Here’s what I’m talking about: Our major events (Great Columbia Crossing 10k and the Astoria Warrenton Crab, Seafood and Wine Festival) are off-season economic drivers, bringing commerce to our towns during traditionally slower times. They are also fundraisers for the chamber, subsidizing our low membership dues and allowing us to do the important work of supporting the collective and sustained success of our local economy.
But neither of those things securely ties the chamber to those events or those events to the chamber. In other words, the economic benefits could still exist if someone besides the chamber hosted those events and there are alternative – and arguably easier – ways of generating operating funds for the chamber.
Neither event is remotely easy to stage. In fact, we’re already deep into the work required to host the Crab, Seafood and Wine Festival and that doesn’t start until April 26, 2024. Planning for the next Great Columbia Crossing will begin even before the Crab Festival kicks off, including permits and coordination with over a dozen different agencies.
Knowing this, what is it that makes us keep putting on these two complicated and difficult events? The not-so-obvious element that makes these events not only worthwhile, but mission-central to the chamber, is community building. That’s one of the tasks that we’ve identified as necessary if we want our vision to come true of being a place where everyone can find meaningful economic opportunities, the others being connections and partnerships, leadership development, and storytelling.
With so many moving parts and so much collaboration required on both sides of the river, the Crossing really needs the community to come through and help us make this happen.
And, boy did you come through. You, the dozens upon dozens of volunteers. You, the agency staff, who cheerfully took on the extra workload. You, the service groups who made big chunks of the work your own. You, the local contractors we hired for security, traffic management, towing, and more, who did what you said you’d do and then some. You, the participants who paid attention to the changes in our parking plan and in many cases even helped us out with the operations. You, the member merchants who participated in the Clam Bucks program and provided great service and products to attendees. You, the public who made our guest feel welcome and waited patiently for the bridge to reopen.
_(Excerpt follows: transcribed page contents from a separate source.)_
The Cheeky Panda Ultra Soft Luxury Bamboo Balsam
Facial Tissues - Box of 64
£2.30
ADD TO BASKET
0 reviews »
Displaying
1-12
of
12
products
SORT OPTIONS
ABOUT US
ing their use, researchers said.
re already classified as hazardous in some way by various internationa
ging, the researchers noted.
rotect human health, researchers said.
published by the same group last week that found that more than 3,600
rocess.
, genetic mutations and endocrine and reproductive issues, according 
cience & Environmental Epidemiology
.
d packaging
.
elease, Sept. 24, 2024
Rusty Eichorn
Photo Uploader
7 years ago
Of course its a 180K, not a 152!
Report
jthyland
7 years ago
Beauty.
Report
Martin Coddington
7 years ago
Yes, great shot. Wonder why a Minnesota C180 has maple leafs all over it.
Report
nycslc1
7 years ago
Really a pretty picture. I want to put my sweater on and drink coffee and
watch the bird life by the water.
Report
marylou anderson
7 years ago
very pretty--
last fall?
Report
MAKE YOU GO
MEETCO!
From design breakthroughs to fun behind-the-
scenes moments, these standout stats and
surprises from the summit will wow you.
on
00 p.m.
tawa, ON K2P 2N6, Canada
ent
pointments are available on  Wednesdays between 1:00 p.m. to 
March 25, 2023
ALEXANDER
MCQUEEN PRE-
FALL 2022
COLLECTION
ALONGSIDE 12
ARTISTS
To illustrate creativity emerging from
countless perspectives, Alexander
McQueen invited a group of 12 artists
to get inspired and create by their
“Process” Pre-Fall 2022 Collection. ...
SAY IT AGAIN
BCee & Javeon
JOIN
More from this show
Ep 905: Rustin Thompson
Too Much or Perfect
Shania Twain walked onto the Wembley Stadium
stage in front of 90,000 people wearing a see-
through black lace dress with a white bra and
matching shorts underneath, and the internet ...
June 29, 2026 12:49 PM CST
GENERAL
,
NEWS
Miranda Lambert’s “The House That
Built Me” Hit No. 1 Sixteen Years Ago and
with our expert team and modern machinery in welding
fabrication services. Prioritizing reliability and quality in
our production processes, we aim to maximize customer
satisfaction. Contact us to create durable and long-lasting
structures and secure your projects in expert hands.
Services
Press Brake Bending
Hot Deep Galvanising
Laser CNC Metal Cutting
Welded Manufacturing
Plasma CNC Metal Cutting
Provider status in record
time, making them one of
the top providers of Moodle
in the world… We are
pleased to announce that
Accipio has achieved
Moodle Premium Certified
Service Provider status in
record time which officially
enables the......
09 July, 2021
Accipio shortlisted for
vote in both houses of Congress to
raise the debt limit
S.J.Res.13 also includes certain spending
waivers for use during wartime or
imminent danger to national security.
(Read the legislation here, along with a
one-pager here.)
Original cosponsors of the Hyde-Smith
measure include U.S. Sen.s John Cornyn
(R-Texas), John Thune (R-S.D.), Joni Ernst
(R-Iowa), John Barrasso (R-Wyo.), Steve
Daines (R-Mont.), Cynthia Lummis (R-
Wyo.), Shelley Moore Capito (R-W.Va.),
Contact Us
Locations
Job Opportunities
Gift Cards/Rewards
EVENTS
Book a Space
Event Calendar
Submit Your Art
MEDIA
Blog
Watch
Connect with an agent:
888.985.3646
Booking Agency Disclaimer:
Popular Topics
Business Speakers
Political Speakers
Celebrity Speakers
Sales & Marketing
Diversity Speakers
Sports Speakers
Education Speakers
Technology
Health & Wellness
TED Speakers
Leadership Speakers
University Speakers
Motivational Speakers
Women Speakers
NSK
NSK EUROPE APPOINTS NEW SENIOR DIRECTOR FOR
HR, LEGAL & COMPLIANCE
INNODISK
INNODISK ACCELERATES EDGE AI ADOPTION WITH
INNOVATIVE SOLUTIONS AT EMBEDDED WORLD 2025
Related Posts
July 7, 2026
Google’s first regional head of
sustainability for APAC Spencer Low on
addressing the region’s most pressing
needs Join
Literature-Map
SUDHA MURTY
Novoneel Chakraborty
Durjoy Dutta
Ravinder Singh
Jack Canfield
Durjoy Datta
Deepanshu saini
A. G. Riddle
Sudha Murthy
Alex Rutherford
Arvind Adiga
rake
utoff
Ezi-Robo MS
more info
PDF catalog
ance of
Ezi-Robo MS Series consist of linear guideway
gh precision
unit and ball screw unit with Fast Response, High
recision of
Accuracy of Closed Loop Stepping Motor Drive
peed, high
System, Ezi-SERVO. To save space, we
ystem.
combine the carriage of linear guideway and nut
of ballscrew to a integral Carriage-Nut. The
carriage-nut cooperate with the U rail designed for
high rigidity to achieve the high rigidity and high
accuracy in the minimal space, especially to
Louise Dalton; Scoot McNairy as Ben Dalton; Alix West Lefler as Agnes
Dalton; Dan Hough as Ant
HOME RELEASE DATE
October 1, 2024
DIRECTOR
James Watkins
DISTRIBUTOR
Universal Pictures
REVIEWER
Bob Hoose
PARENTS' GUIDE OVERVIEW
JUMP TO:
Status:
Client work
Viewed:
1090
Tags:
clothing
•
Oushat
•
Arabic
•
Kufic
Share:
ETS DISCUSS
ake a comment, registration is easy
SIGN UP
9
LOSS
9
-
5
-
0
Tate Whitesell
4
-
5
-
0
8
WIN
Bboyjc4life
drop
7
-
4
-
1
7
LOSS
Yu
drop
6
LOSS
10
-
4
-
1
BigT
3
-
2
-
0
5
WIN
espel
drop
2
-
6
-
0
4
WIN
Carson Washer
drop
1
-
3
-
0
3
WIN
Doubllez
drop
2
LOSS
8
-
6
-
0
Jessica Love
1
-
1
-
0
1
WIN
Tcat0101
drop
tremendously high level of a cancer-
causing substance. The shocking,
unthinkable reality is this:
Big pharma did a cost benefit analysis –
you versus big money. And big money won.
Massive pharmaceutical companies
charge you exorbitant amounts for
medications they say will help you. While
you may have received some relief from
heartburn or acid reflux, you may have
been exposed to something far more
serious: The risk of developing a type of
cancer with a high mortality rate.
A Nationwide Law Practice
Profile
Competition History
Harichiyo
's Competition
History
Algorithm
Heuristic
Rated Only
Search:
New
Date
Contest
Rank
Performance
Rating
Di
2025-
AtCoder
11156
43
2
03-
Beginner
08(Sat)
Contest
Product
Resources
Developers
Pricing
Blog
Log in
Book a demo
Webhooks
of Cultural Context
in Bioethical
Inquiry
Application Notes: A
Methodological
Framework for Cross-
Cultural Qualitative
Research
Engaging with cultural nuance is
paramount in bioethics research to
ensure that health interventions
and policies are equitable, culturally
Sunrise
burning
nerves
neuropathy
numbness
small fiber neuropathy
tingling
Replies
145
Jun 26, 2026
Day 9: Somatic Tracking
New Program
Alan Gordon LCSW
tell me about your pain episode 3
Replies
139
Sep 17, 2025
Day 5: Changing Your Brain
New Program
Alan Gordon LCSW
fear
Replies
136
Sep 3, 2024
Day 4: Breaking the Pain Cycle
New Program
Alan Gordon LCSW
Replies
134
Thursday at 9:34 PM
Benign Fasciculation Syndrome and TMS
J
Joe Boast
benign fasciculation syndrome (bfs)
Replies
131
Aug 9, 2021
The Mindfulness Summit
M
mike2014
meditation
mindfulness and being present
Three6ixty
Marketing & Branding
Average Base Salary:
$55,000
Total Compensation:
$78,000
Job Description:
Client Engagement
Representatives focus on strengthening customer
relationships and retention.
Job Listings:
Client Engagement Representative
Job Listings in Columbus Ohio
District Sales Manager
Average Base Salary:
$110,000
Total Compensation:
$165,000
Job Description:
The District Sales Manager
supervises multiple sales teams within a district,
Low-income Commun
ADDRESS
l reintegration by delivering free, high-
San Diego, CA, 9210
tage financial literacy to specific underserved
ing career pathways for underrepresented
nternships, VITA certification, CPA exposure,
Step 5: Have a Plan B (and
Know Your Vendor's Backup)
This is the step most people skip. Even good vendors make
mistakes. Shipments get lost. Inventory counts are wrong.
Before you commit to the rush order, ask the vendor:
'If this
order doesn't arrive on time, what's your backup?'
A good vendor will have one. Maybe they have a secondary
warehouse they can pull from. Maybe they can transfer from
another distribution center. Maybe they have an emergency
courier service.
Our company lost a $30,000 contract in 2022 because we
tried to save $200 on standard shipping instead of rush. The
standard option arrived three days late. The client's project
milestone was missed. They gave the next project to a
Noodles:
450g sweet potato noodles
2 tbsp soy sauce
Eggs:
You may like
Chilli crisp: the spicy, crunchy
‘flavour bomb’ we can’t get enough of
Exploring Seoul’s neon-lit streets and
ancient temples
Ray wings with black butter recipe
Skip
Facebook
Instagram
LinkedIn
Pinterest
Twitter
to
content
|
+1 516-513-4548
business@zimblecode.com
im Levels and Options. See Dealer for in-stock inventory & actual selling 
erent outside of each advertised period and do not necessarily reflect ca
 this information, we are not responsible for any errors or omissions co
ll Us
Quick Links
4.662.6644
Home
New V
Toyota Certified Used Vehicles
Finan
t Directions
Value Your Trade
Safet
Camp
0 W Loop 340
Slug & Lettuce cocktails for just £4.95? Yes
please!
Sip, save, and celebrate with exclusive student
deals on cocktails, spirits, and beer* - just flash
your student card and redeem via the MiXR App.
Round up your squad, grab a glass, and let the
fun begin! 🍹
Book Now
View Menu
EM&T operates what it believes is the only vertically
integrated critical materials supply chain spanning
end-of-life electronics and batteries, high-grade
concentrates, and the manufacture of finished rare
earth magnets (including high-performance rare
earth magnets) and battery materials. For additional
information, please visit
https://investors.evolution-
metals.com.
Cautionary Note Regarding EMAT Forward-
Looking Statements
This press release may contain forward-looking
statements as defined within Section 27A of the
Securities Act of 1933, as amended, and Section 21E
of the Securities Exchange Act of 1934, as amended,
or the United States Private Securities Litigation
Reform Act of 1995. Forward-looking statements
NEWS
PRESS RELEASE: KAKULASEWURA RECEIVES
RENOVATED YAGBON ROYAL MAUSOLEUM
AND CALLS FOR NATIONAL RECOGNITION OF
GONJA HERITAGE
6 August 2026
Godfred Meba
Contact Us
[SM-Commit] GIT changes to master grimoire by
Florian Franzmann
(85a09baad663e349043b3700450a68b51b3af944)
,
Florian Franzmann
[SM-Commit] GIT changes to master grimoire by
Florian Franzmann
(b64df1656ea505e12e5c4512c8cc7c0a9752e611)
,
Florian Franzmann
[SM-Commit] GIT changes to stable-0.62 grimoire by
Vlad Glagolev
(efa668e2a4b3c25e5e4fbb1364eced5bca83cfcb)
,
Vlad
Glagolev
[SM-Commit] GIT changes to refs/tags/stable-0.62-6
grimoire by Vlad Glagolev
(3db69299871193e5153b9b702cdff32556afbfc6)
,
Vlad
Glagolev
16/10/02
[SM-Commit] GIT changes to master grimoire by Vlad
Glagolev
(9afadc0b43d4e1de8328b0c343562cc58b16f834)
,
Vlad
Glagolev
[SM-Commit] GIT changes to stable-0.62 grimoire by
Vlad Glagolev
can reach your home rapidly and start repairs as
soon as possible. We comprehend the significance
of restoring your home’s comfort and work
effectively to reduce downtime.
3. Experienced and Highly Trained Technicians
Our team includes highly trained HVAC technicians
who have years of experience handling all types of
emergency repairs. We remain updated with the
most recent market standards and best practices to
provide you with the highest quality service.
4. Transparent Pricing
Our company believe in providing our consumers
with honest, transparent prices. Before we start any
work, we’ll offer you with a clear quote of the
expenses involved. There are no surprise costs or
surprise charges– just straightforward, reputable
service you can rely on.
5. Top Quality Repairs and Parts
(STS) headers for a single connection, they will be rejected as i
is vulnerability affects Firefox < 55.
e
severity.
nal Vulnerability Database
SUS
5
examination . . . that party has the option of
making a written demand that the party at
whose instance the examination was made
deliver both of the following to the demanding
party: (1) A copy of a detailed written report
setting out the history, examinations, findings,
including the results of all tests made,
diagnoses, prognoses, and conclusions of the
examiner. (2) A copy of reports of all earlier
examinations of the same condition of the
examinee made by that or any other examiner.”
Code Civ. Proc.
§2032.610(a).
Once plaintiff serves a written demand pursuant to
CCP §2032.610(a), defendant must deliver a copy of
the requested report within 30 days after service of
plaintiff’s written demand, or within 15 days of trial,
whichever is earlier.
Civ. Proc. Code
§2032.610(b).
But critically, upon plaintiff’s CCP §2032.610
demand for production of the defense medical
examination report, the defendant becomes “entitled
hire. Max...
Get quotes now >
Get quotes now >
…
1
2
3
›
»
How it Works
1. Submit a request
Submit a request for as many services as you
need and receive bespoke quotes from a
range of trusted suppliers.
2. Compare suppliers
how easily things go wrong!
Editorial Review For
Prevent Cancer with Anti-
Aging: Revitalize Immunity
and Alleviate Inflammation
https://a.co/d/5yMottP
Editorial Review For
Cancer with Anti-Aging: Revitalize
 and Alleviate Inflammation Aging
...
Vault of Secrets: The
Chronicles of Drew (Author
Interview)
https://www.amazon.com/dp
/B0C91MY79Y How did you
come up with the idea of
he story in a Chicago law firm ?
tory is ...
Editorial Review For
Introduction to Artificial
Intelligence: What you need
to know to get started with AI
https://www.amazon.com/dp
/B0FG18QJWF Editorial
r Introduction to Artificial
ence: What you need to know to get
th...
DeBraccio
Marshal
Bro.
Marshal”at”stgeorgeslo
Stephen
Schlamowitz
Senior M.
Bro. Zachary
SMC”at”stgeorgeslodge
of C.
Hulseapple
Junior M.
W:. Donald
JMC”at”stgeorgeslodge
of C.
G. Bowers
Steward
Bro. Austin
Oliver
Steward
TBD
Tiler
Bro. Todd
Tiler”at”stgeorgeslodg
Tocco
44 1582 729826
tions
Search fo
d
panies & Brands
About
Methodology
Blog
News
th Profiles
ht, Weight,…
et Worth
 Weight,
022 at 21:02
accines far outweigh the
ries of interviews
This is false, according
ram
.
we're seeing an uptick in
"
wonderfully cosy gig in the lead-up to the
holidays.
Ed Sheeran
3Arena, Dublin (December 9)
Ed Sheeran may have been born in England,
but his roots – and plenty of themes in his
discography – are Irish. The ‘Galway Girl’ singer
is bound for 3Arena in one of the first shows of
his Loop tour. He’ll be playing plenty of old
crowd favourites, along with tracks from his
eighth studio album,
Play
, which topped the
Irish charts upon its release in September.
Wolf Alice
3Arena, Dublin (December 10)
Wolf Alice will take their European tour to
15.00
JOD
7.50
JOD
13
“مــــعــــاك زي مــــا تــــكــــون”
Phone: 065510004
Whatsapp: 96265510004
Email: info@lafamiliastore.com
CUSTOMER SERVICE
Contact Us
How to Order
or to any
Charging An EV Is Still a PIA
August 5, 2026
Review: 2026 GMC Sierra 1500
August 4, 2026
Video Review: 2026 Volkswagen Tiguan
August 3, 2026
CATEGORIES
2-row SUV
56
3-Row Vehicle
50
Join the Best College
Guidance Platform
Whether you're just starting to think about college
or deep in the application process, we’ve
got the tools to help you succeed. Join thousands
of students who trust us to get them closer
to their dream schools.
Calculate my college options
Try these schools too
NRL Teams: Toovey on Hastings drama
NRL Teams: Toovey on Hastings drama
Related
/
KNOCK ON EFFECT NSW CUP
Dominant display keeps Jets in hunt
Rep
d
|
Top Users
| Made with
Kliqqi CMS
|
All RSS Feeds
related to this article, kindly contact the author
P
These are the parts of this event that both rely on and build community. These are the parts of the events that make our events chamber events.
Speaking of Clam Bucks, we had a record number returned by participating businesses this year. Over 12,500 tokens came back to us from the twenty-six participating member businesses. Since we limit redemption to 5 tokens per transaction, that means that more than 2,500 sales were made to race participants in one week. Because our goal is to not only drive commerce through events, but to spread it as far and wide as possible, this is a big win (and a trackable one at that). One member put her 435 tokens into perspective for me, saying, “This represents eighty-seven customers who might never have come through my door. Eighty-seven people we had the chance to wow and turn into repeat customers.”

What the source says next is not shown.